Tuesday 30 May 2023

Well done or over praised?

 I have wondered about this for a long time so the article in this morning's paper saying that perhaps it is not a good idea to constantly praise children was of more than usual interest to me.

It seems to me that children are naturally competitive. It also seems to me there is very little point in trying to hide the fact some children are better than others at doing some things, perhaps even most things.

As a kitten in the early years of school we had "Friday tests". They were based on what we had done and supposedly managed to learn during the week. We had "mental", "arithmetic", "spelling", "composition" and a sort of general knowledge test. Our handwriting skills were also marked. I could get ten out of ten for mental and spelling, twenty for arithmetic and seventeen or eighteen for composition (nobody ever got twenty) ...and then come down with a bump with zero or two or three for handwriting. It never seemed fair to me when I had tried my hardest. I still went on trying for everything else though because, even with such low marks for writing I was somewhere at the top of the class.  I didn't dare be anywhere else. It was what was expected of me. I was expected to work at everything and I was expected to do well. Getting "full marks" for mental, spelling and arithmetic was expected of those of us who were thought able to do it. Getting high marks everything else was also expected of us. 

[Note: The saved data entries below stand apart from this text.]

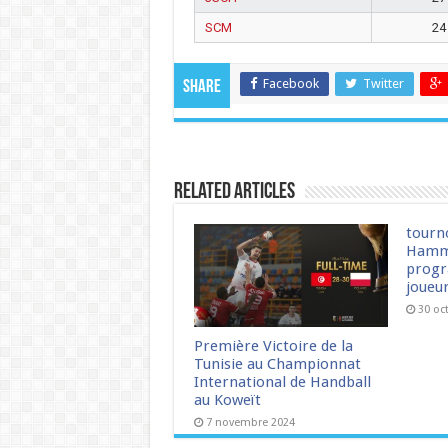
SCM
24
Facebook
Twitter
Share
Related Articles
tourn
Hamm
progr
joueu
30 oc
Première Victoire de la
Tunisie au Championnat
International de Handball
au Koweït
7 novembre 2024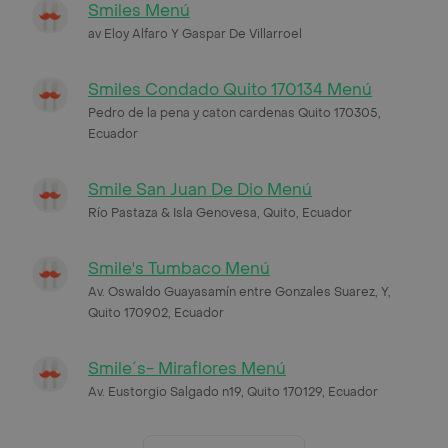
Smiles Menú
av Eloy Alfaro Y Gaspar De Villarroel
Smiles Condado Quito 170134 Menú
Pedro de la pena y caton cardenas Quito 170305,
Ecuador
Smile San Juan De Dio Menú
Río Pastaza & Isla Genovesa, Quito, Ecuador
Smile's Tumbaco Menú
Av. Oswaldo Guayasamín entre Gonzales Suarez, Y,
Quito 170902, Ecuador
Smile´s- Miraflores Menú
Av. Eustorgio Salgado n19, Quito 170129, Ecuador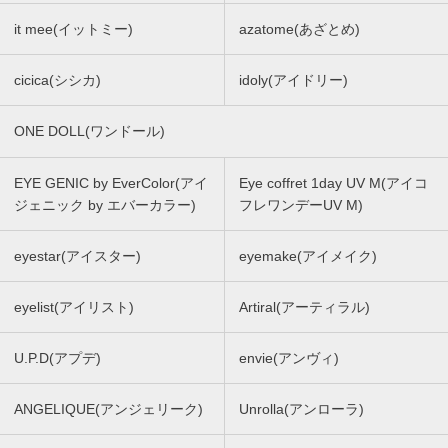
it mee(イットミー)
azatome(あざとめ)
cicica(シシカ)
idoly(アイドリー)
ONE DOLL(ワンドール)
EYE GENIC by EverColor(アイ
Eye coffret 1day UV M(アイコ
ジェニック by エバーカラー)
フレワンデーUV M)
eyestar(アイスター)
eyemake(アイメイク)
eyelist(アイリスト)
Artiral(アーティラル)
U.P.D(アプデ)
envie(アンヴィ)
ANGELIQUE(アンジェリーク)
Unrolla(アンローラ)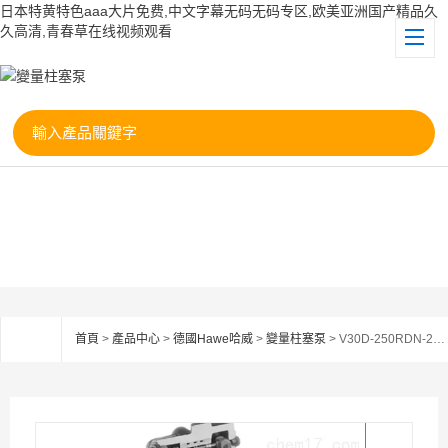
日本特黄特色aaa大片免费,中文字幕无码无码专区,欧美亚洲国产精品久
久高清,青春草在线视频观看
首頁
>
產品中心
>
德國Hawe哈威
>
變量柱塞泵
> V30D-250RDN-2-0-05-P-2哈威授權代理V30D-250RDN-2柱塞泵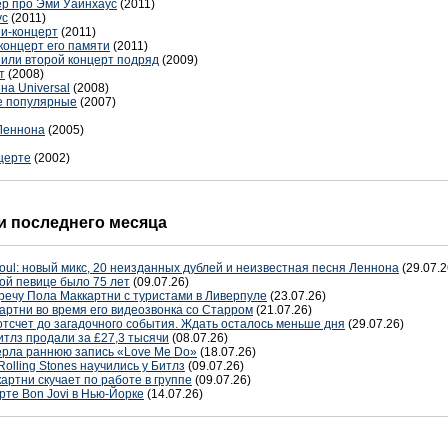
р про Эми Уайнхаус
(2011)
ус
(2011)
и-концерт
(2011)
концерт его памяти
(2011)
или второй концерт подряд
(2009)
т
(2008)
на Universal
(2008)
е популярные
(2007)
Леннона
(2005)
церте
(2002)
 последнего месяца
oul: новый микс, 20 неизданных дублей и неизвестная песня Леннона
(29.07.2
ой певице было 75 лет
(09.07.26)
речу Пола Маккартни с туристами в Ливерпуле
(23.07.26)
артни во время его видеозвонка со Старром
(21.07.26)
отсчет до загадочного события. Ждать осталось меньше дня
(29.07.26)
тлз продали за £27,3 тысячи
(08.07.26)
терла раннюю запись «Love Me Do»
(18.07.26)
Rolling Stones научились у Битлз
(09.07.26)
артни скучает по работе в группе
(09.07.26)
рте Bon Jovi в Нью-Йорке
(14.07.26)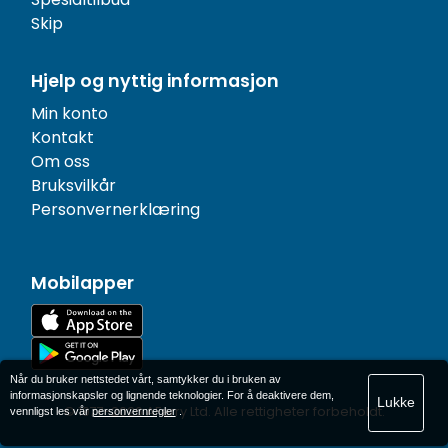
Skip
Hjelp og nyttig informasjon
Min konto
Kontakt
Om oss
Bruksvilkår
Personvernerklæring
Mobilapper
Når du bruker nettstedet vårt, samtykker du i bruken av
informasjonskapsler og lignende teknologier. For å deaktivere dem,
Lukke
© 1977-
2026
AFerry Ltd. Alle rettigheter forbeholdt.
vennligst les vår
personvernregler
.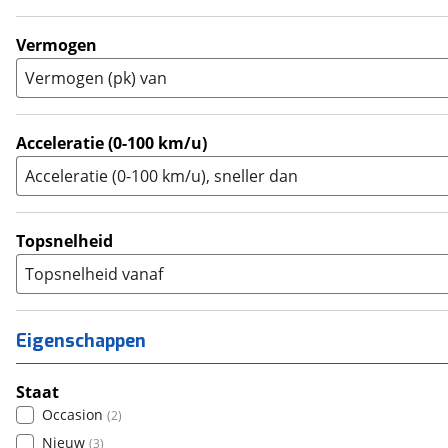
Touring Enduro
(
0
)
Trial
(
0
)
Vermogen
Trike
(
0
)
Vermogen (pk) van
Zijspan
(
0
)
Acceleratie (0-100 km/u)
Acceleratie (0-100 km/u), sneller dan
Topsnelheid
Topsnelheid vanaf
Eigenschappen
Staat
Occasion
(
2
)
Nieuw
(
3
)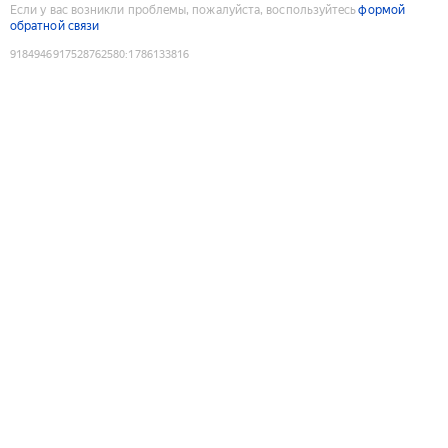
Если у вас возникли проблемы, пожалуйста, воспользуйтесь
формой
обратной связи
9184946917528762580
:
1786133816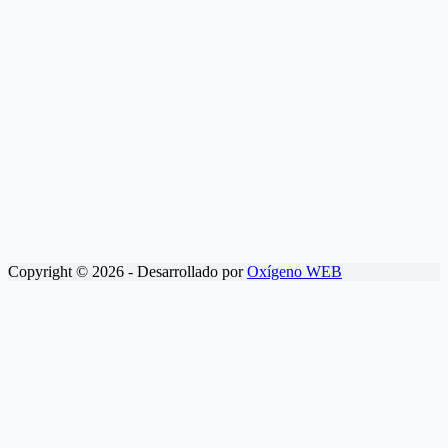
Copyright © 2026 - Desarrollado por
Oxígeno WEB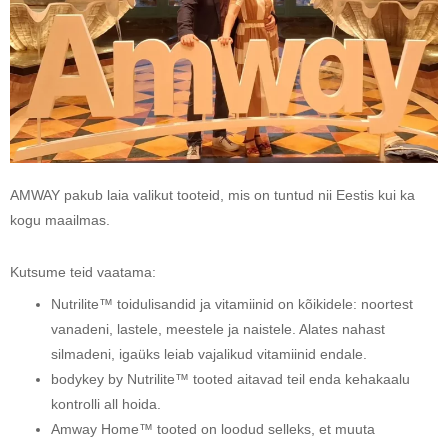
AMWAY pakub laia valikut tooteid, mis on tuntud nii Eestis kui ka
kogu maailmas.
Kutsume teid vaatama:
Nutrilite™ toidulisandid ja vitamiinid on kõikidele: noortest
vanadeni, lastele, meestele ja naistele. Alates nahast
silmadeni, igaüks leiab vajalikud vitamiinid endale.
bodykey by Nutrilite™ tooted aitavad teil enda kehakaalu
kontrolli all hoida.
Amway Home™ tooted on loodud selleks, et muuta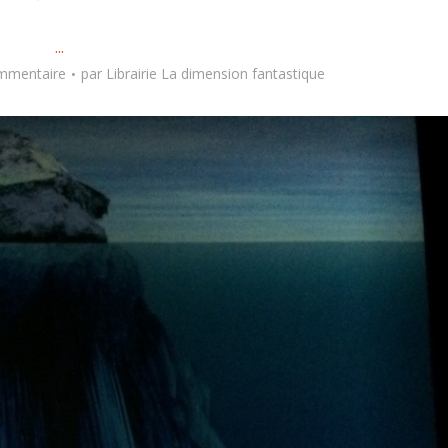
...
ommentaire
par
Librairie La dimension fantastique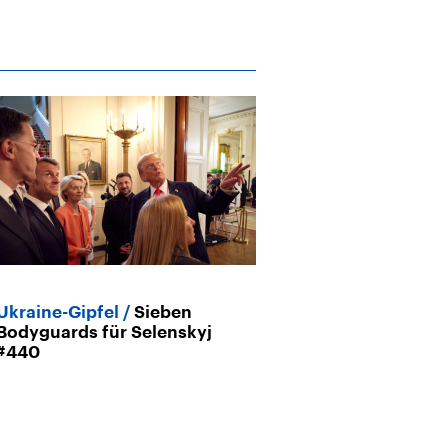
Ukraine-Gipfel
Sieben
Gespräche üb
Bodyguards für Selenskyj
Ukraine-Gipfel
#440
sichern mit d
Soldaten?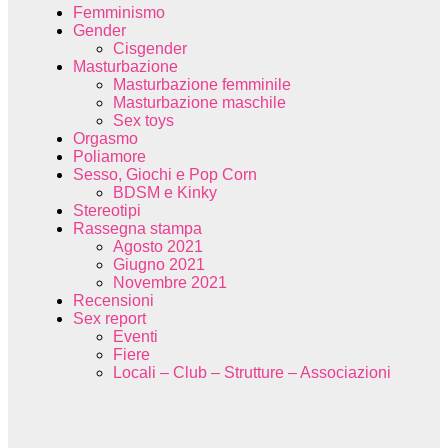
Femminismo
Gender
Cisgender
Masturbazione
Masturbazione femminile
Masturbazione maschile
Sex toys
Orgasmo
Poliamore
Sesso, Giochi e Pop Corn
BDSM e Kinky
Stereotipi
Rassegna stampa
Agosto 2021
Giugno 2021
Novembre 2021
Recensioni
Sex report
Eventi
Fiere
Locali – Club – Strutture – Associazioni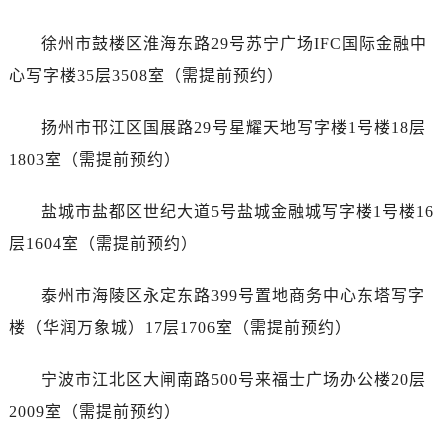
辽宁省抚顺市新抚区东一路劳力士售后服务中心（需提前预约）
辽宁省阜新市海州区解放大街劳力士售后服务中心（需提前预约）
徐州市鼓楼区淮海东路29号苏宁广场IFC国际金融中
辽宁省葫芦岛市连山区中央路劳力士售后服务中心（需提前预约）
心写字楼35层3508室（需提前预约）
辽宁省锦州市古塔区中央大街劳力士售后服务中心（需提前预约）
辽宁省辽阳市白塔区新运大街劳力士售后服务中心（需提前预约）
扬州市邗江区国展路29号星耀天地写字楼1号楼18层
辽宁省盘锦市兴隆台区石油大街劳力士售后服务中心（需提前预约）
1803室（需提前预约）
辽宁省铁岭市银州区南马路劳力士售后服务中心（需提前预约）
辽宁省营口市站前区市府路与渤海大街交叉口劳力士售后服务中心（需提前预约）
盐城市盐都区世纪大道5号盐城金融城写字楼1号楼16
辽宁省沈阳市沈河区中街路137号亨得利名表维修授权店1楼劳力士售后服务中心（需提前预约）
层1604室（需提前预约）
辽宁省沈阳市沈河区中街路83号亨得利名表维修授权店1楼劳力士售后服务中心（需提前预约）
北京市朝阳区建国门外大街甲6号华熙国际中心D座11层1102室劳力士售后服务中心（需提前预约）
泰州市海陵区永定东路399号置地商务中心东塔写字
北京市东城区东长安街1号王府井东方广场W3座6层602室劳力士售后服务中心（需提前预约）
楼（华润万象城）17层1706室（需提前预约）
河北省保定市竞秀区朝阳北大街北国先天下劳力士售后服务中心（需提前预约）
内蒙古自治区阿拉善盟市左旗土尔扈特大街劳力士售后服务中心（需提前预约）
宁波市江北区大闸南路500号来福士广场办公楼20层
内蒙古自治区巴彦淖尔市临河区新华街劳力士售后服务中心（需提前预约）
2009室（需提前预约）
内蒙古自治区包头市青山区幸福路甲3号王府井百货名表维修劳力士售后服务中心（需提前预约）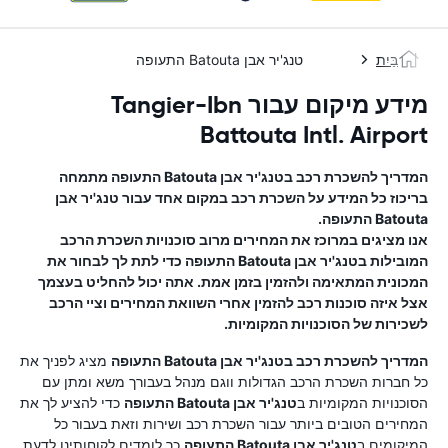
בַּיִת
טנג'יר אבן Batouta התעופה
מידע מיקום עבור Tangier-Ibn
Battouta Intl. Airport
המדריך להשכרת רכב ב
טנג'יר אבן Batouta התעופה
מתמחה
בריכוז כל המידע על השכרת רכב במקום אחד עבור
טנג'יר אבן
Batouta התעופה
.
אנו מציגים במרוכז את המחירים מרוב סוכנויות השכרת הרכב
המובילות ב
טנג'יר אבן Batouta התעופה
כדי לתת לך לבחור את
המכונית המתאימה ולהזמין בזמן אמת. אתה יכול להחליט בעצמך
אצל איזה סוכנות רכב להזמין אחרי השוואת המחירים וציי הרכב
לשכירות של הסוכנויות המקומיות.
המדריך להשכרת רכב ב
טנג'יר אבן Batouta התעופה
מציג לפניך את
כל חברות השכרת הרכב הגדולות ווגם מנהל בעבורך משא ומתן עם
הסוכנויות המקומיות ב
טנג'יר אבן Batouta התעופה
כדי להציע לך את
המחירים הטובים ביותר עבור השכרת רכב ושירות וזאת בעבור כל
המיקומים ב
טנג'יר אבן Batouta התעופה
.כך לומדים לקוחותינו לדעת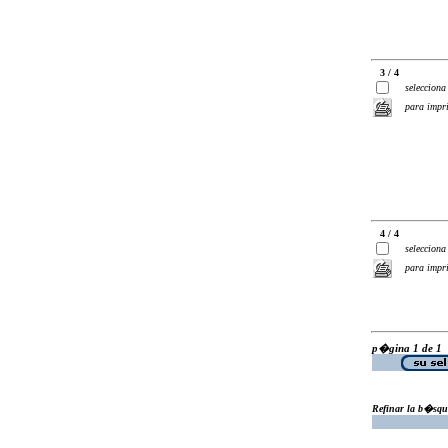
3 / 4
selecciona
para impr
4 / 4
selecciona
para impr
p�gina 1 de 1
Refinar la b�squ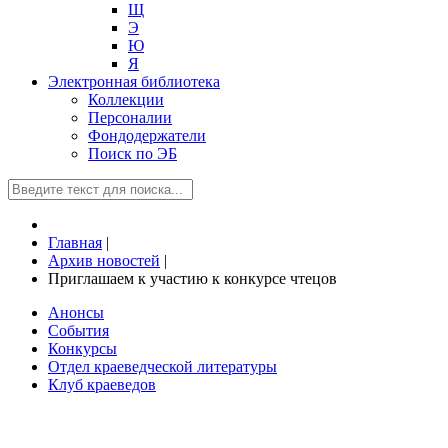
Щ
Э
Ю
Я
Электронная библиотека
Коллекции
Персоналии
Фондодержатели
Поиск по ЭБ
Главная
|
Архив новостей
|
Приглашаем к участию к конкурсе чтецов
Анонсы
События
Конкурсы
Отдел краеведческой литературы
Клуб краеведов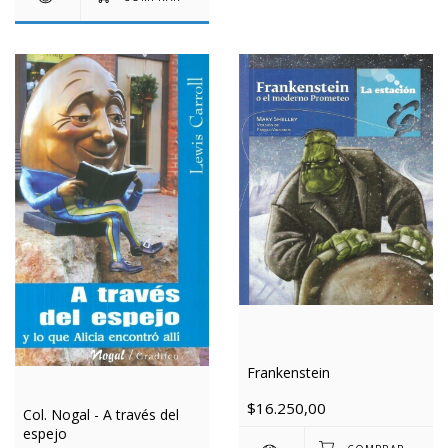
Frankenstein
$16.250,00
Col. Nogal - A través del
espejo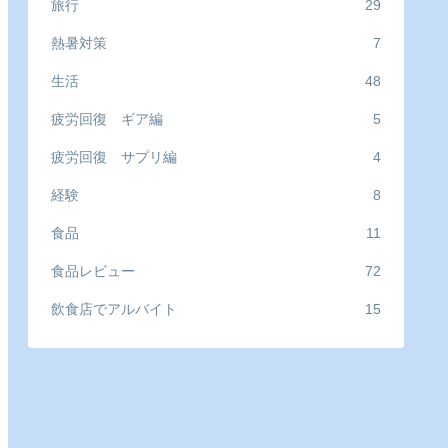
旅行
29
熱暑対策
7
生活
48
疲労回復 ギア編
5
疲労回復 サプリ編
4
経験
8
食品
11
食品レビュー
72
飲食店でアルバイト
15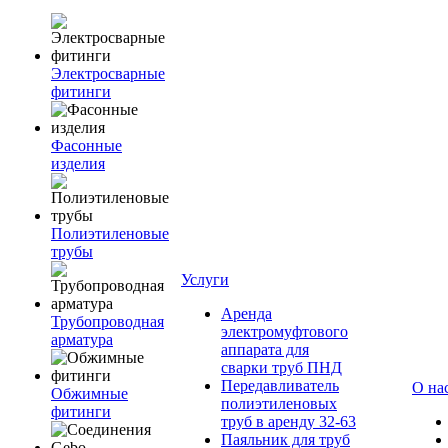
Электросварные
фитинги
Фасонные
изделия
Полиэтиленовые
трубы
Услуги
Аренда
Трубопроводная
электромуфтового
арматура
аппарата для
сварки труб ПНД
Передавливатель
О на
Обжимные
полиэтиленовых
фитинги
труб в аренду 32-63
Паяльник для труб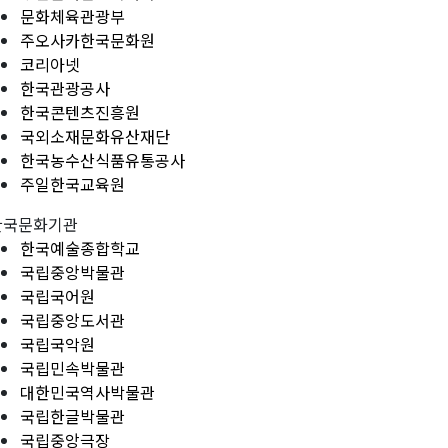
문화체육관광부
주오사카한국문화원
코리아넷
한국관광공사
한국콘텐츠진흥원
국외소재문화유산재단
한국농수산식품유통공사
주일한국교육원
한국문화기관
한국예술종합학교
국립중앙박물관
국립국어원
국립중앙도서관
국립국악원
국립민속박물관
대한민국역사박물관
국립한글박물관
국립중앙극장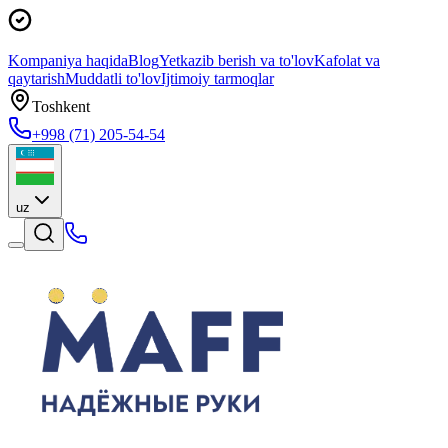
Kompaniya haqida
Blog
Yetkazib berish va to'lov
Kafolat va
qaytarish
Muddatli to'lov
Ijtimoiy tarmoqlar
Toshkent
+998 (71) 205-54-54
uz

We all knew who had done well and who had not done well. I don't remember the teachers actually telling us that "Jo" had "come top". Even at the end of the first and second terms when reports went home to our parents nothing much was said apart from perhaps a "well done" or "your parents will be pleased". At the end of the year we all knew of course because there would be "speech day" and the prize giving ceremony - prizes for the children who had come "top" and "first". It was always an aggregate of the marks though so I never managed to get a first prize or even a second. Handwriting always let me down.

"It's all right," the others would tell me, "We think you should have got first."  Even the boy clutching his cheap version of a "classic" novel told me this. Other children can be just as kind as they are cruel. We didn't need the constant praise of a teacher.

Now it seems to be different. I notice even the parents in this street seem to constantly praise their children. The most intelligent of the children have been known to give their parents what I call "the look" when praised for something that is what should simply be expected of them.

There are times to praise and not to praise. I remember saying "that's really good" to a child who had similar problems to my own. She looked at me in disgust and said, "No. It isn't." I didn't tell her it was rude because I knew how she was judging herself and that it was against every "normal" child. Instead I said, "Yes, it is really well done for you. You put a lot of effort in and did the best you could do and that's what I meant. Okay now?" She gave me a smile and went back to work. 

It taught me something though. Constant praise is meaningless. Don't just throw it away.